Заплаканная Оксана шмыгнула из-за занавески, стала помогать Марии Андреевне у печи, на мужа поглядывала с обидой, испуганно. Колесников смотрел на ее склоненное лицо, сгибающийся в работе стан, полные ноги в грубых, домашней вязки чулках.

«Бегала, бегала к Даниле, — думал он. — Дыма без огня не бывает. Ну ладно, хромой черт, попадешься ты мне в темном проулке…»

Но зло свое он сорвал на жене. Когда вода в чугуне согрелась, Колесников разоблачился за занавеской у печи, позвал Оксану, велел мыть его; придравшись («Куда льешь такую горячую, лярва!»), ударил ее, коротко и хлестко, шипел в самое ухо: «Узнаю точно про Данилу, уродкой зроблю, поняла?»

Оксана молча глотала слезы, поливала ему из ковша, а он, сатанея и все больше распаляясь от ее молчания, всей кожей чувствовал женину ненависть к себе.

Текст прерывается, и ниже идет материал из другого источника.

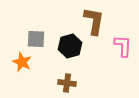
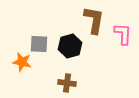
brown L-shape: moved 1 px up
gray square: moved 3 px right, 5 px down
pink L-shape: moved 12 px up
orange star: rotated 12 degrees counterclockwise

За стол сели поздно; помянули Сергея Никаноровича, женщины поплакали, повздыхали, а Колесников сидел безучастный ко всему, мрачно гладил деревянным гребешком короткие, мокрые еще после купания волосы, сердито поглядывал на жену. Оксана почти не ела, сидела за столом подавленная, грустная.

Спать легли за полночь. Оксана подчинилась его ласкам равнодушно, щеки ее по-прежнему были мокрыми.

— Ладно, будет тебе, — сказал Колесников грубо. — Не любил бы, дак и не трогал — гуляй с кем хошь или вовсе со двора иди. А тут… Народ зря брехать не будет.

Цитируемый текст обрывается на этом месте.